- **Work request**: Below are records to reproduce in full; copy them exactly but keep the pictures out.

/---

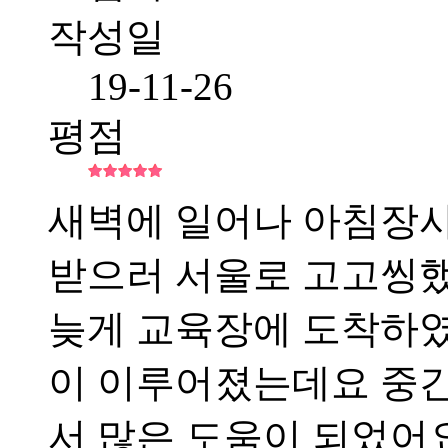
작성일
19-11-26
평점
새벽에 일어나 아침장
받으러 서울로 고고씽했
늦게 교육장에 도착하였
이 이루어졌는데요 중
서 많은 도움이 되었어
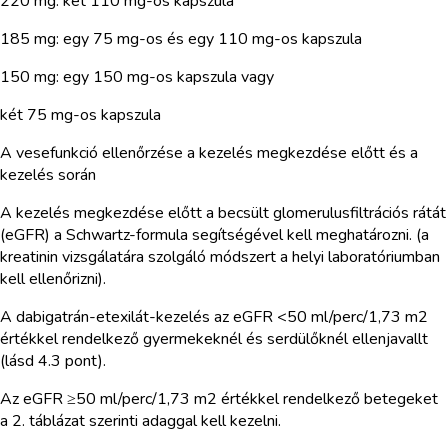
220 mg: két 110 mg-os kapszula
185 mg: egy 75 mg-os és egy 110 mg-os kapszula
150 mg: egy 150 mg-os kapszula vagy
két 75 mg-os kapszula
A vesefunkció ellenőrzése a kezelés megkezdése előtt és a
kezelés során
A kezelés megkezdése előtt a becsült glomerulusfiltrációs rátát
(eGFR) a Schwartz-formula segítségével kell meghatározni. (a
kreatinin vizsgálatára szolgáló módszert a helyi laboratóriumban
kell ellenőrizni).
A dabigatrán-etexilát-kezelés az eGFR <50 ml/perc/1,73 m2
értékkel rendelkező gyermekeknél és serdülőknél ellenjavallt
(lásd 4.3 pont).
Az eGFR ≥50 ml/perc/1,73 m2 értékkel rendelkező betegeket
a 2. táblázat szerinti adaggal kell kezelni.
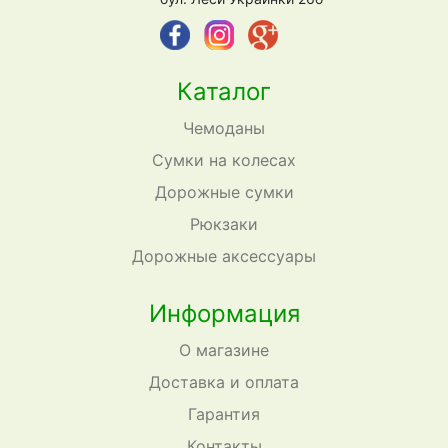
Каталог
Чемоданы
Сумки на колесах
Дорожные сумки
Рюкзаки
Дорожные аксессуары
Информация
О магазине
Доставка и оплата
Гарантия
Контакты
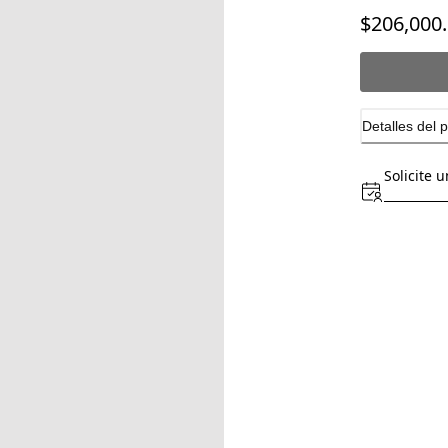
$206,000
Detalles del 
Solicite u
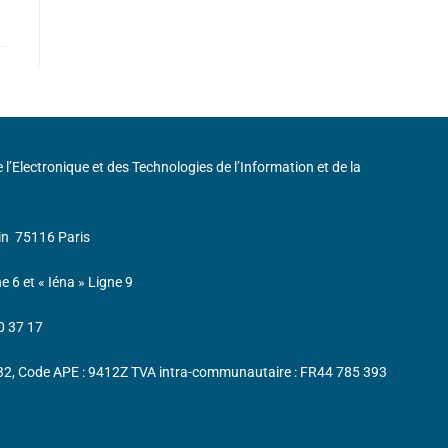
de l’Electronique et des Technologies de l’Information et de la
in
75116 Paris
ne 6 et « Iéna » Ligne 9
0 37 17
232, Code APE : 9412Z TVA intra-communautaire : FR44 785 393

\---

- **Output for this exercise**:
작성일
19-11-26
평점
새벽에 일어나 아침장
받으러 서울로 고고씽했
늦게 교육장에 도착하였
이 이루어졌는데요 중
서 많은 도움이 되었어
220 mg: két 110 mg-os kapszula
185 mg: egy 75 mg-os és egy 110 mg-os kapszula
150 mg: egy 150 mg-os kapszula vagy
két 75 mg-os kapszula
A vesefunkció ellenőrzése a kezelés megkezdése előtt és a
kezelés során
A kezelés megkezdése előtt a becsült glomerulusfiltrációs rátát
(eGFR) a Schwartz-formula segítségével kell meghatározni. (a
kreatinin vizsgálatára szolgáló módszert a helyi laboratóriumban
kell ellenőrizni).
A dabigatrán-etexilát-kezelés az eGFR <50 ml/perc/1,73 m2
értékkel rendelkező gyermekeknél és serdülőknél ellenjavallt
(lásd 4.3 pont).
Az eGFR ≥50 ml/perc/1,73 m2 értékkel rendelkező betegeket
a 2. táblázat szerinti adaggal kell kezelni.
Каталог
Чемоданы
Сумки на колесах
Дорожные сумки
Рюкзаки
Дорожные аксессуары
Информация
О магазине
Доставка и оплата
Гарантия
Контакты
$206,000
Detalles del 
Solicite u
de l’Electronique et des Technologies de l’Information et de la
in
75116 Paris
ne 6 et « Iéna » Ligne 9
0 37 17
232, Code APE : 9412Z TVA intra-communautaire : FR44 785 393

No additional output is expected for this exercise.